In the emergency room, a macho mystique presides.  Again, to quote Samuel Shem in “The House of God”, the goal is to “buff and turf”:  Tune ‘em up and get ‘em out!   This somewhat testosterone fueled mentality results in an unstated reluctance to admit patients to the hospital—no senior medical resident in charge of an emergency room wants to be seen as a “wuss” by his or her peers presiding over the floors—the fewer the number of patients admitted, especially at night, the more sleep your fellow residents and interns can get, and the more they will thank you in the morning.  Each patient in the emergency room is triaged by the nurses first, and the senior residents last, nowadays with the blessing of the attending physician, but back then we were on our own in the wee hours.  One night during my senior internal medicine residency, a young healthy man in his early 30’s came into the ER, complaining of chest pain.  He was a budding young chef at an up and coming local restaurant.  He was slightly overweight, a condition which was exacerbated by his chosen profession.  To remedy this problem, he had decided to start jogging.  Earlier that day, he had gone for a three mile run.  During his run, he began to have chest pain, substernal chest pain radiating down his left arm.  The pain had subsided when he stopped, but he came to the ER to be checked out, you know, just in case.  His heart rate and rhythm were normal.  His EKG was normal.  The blood tests which we now do routinely to rule out cardiac muscle damage were in their infancy, and took 8 hours to run.  He had no family history of heart disease.  He had no heart murmur.  He was only 33, for goodness sake!  There was NO way this man could be having a heart attack. No way.  I sent him home.  But, just in case, I scheduled him for a stress test to be done a few days hence.  At 8 am, my 24 hour shift was up, and home I went.  Twenty four hours later, I returned.  In the conference room, the attending was rounding with the interns and residents.  He took report on the previous night’s admissions.  One of those admissions was a 33 year old chef who had returned to the ER less than a day after I had discharged him, clutching his chest in pain and fear, having a massive heart attack.  He was admitted to the ICU. He survived.
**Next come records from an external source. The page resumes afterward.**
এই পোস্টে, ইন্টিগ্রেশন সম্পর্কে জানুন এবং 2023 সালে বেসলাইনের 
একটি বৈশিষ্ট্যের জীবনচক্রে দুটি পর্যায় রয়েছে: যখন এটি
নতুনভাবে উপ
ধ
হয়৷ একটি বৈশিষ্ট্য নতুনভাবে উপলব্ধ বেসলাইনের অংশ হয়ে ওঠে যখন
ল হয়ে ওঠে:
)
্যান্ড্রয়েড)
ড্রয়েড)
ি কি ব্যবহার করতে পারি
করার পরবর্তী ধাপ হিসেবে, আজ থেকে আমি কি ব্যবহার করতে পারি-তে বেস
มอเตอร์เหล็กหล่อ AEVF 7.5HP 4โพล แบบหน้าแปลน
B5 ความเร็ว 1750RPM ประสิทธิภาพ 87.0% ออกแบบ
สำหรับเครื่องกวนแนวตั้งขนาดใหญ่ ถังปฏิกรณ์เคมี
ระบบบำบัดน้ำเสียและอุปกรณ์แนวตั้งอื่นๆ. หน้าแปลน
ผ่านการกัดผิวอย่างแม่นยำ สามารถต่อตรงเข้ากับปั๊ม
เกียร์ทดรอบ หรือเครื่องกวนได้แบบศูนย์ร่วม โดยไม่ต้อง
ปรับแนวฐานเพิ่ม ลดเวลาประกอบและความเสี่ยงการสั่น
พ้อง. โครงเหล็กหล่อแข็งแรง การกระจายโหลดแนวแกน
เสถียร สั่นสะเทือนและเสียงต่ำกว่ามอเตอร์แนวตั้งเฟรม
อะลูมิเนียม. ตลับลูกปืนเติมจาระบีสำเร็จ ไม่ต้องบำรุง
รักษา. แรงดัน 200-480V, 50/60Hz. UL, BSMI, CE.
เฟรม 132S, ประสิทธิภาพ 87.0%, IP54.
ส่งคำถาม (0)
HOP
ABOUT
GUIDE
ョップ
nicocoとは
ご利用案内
Perhaps it is the same with physicians as it is with children taking riding lessons—you cannot be a REAL doctor until you have made three mistakes that you will never forget.  Doctors hate making mistakes, and hate admitting them even more.  This is the reason for the conferences which take place at every teaching hospital in the country called “M and M’s”, which stands for Morbidity and Mortality.  It is where physicians, young and old,  stand up and say, “This is what happened and this is what I learned and that is why I will never let it happen again.”  Rarely do they say, “This is what happened and it was my fault and I am truly sorry.”  When I was in training, the conventional wisdom to avoid malpractice liability was to call Risk Management but to NEVER admit you were at fault.  That was for the insurers and the courts to decide.

That has changed now, for the better.  Now we are counseled that it is better to admit one’s mistakes, and to apologize.  I have my three braids of horsehair pinned to my brain, and to my heart.  And there are probably more.  I am sorry.  Truly sorry.